Stored data entries:

• • • •

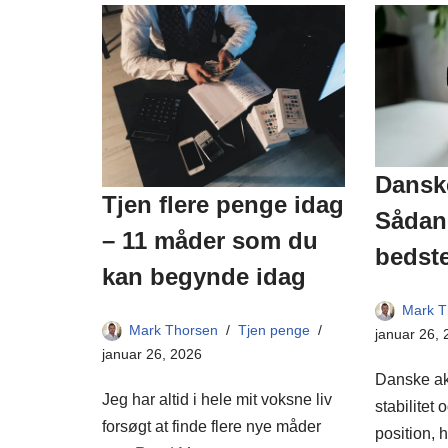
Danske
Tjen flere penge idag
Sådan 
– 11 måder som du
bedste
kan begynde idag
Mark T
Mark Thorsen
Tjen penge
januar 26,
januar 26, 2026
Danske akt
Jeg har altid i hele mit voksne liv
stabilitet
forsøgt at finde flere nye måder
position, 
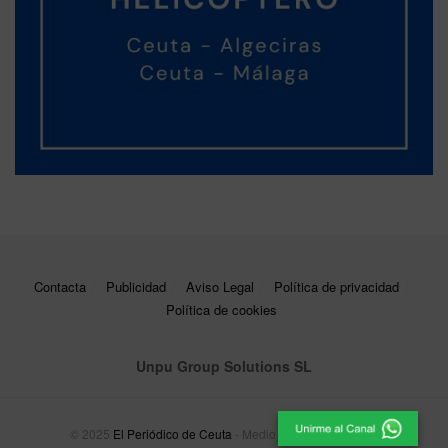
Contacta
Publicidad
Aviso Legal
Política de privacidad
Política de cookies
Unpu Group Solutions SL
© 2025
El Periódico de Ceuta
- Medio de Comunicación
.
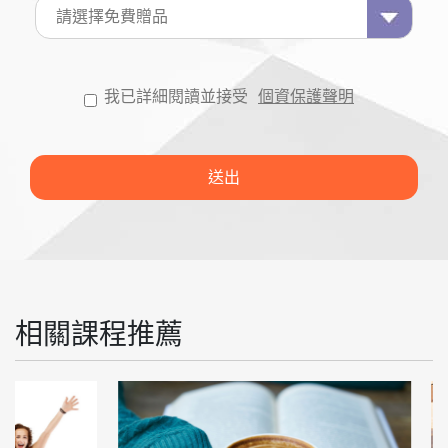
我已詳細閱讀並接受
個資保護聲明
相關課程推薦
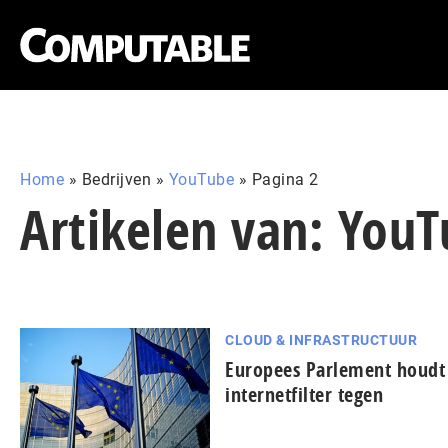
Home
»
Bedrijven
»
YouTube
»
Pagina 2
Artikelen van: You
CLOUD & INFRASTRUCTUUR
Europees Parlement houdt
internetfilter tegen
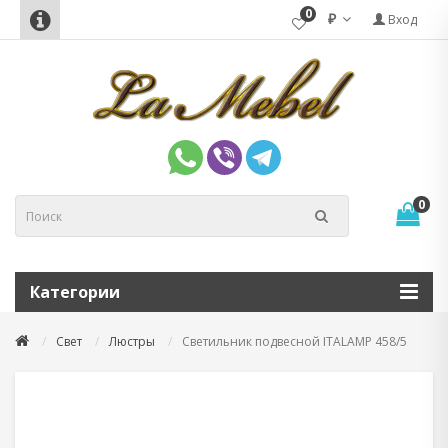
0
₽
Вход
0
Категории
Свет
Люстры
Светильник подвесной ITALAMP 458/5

• • • •

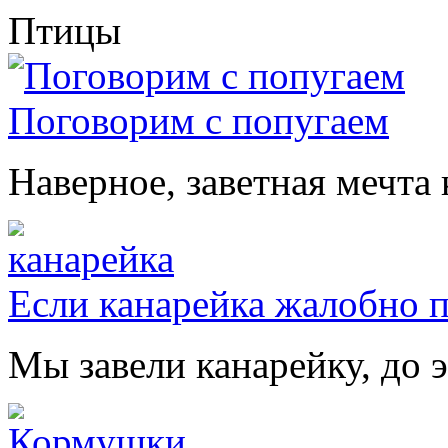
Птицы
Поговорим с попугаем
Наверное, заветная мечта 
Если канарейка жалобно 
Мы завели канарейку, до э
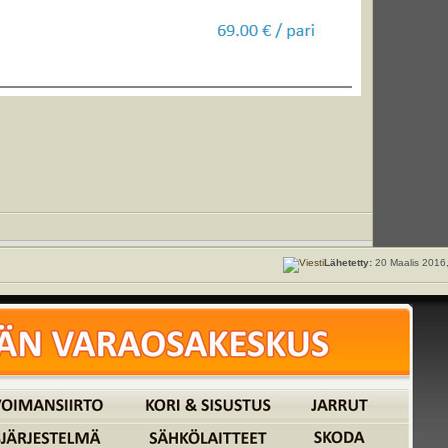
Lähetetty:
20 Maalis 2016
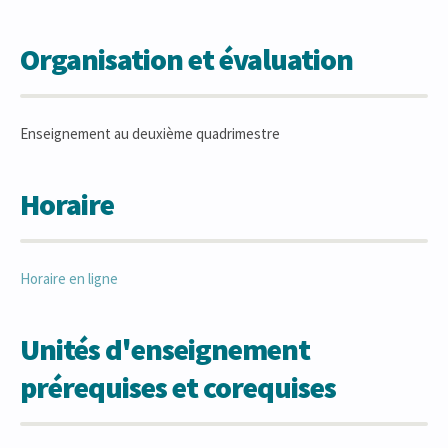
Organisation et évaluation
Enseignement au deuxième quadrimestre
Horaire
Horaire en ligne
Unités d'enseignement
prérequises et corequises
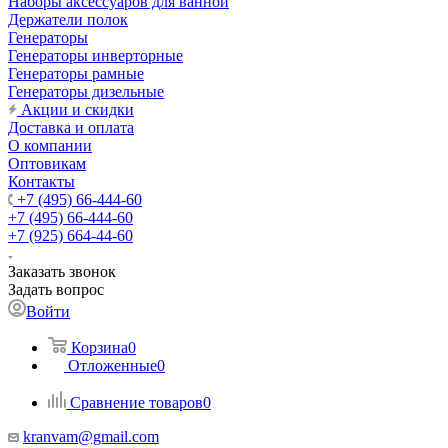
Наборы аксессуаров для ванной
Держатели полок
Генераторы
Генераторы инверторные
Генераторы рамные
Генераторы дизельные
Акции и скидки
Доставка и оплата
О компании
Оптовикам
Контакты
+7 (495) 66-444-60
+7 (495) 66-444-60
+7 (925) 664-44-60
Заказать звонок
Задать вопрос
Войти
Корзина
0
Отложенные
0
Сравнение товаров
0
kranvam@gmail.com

• • • •

→ EXERCISE REQUIREMENTS
Tally the lines in the records that contain the word "Генераторы"; the answer is that number and nothing more.

→ SOLUTION FOR THIS EXERCISE
4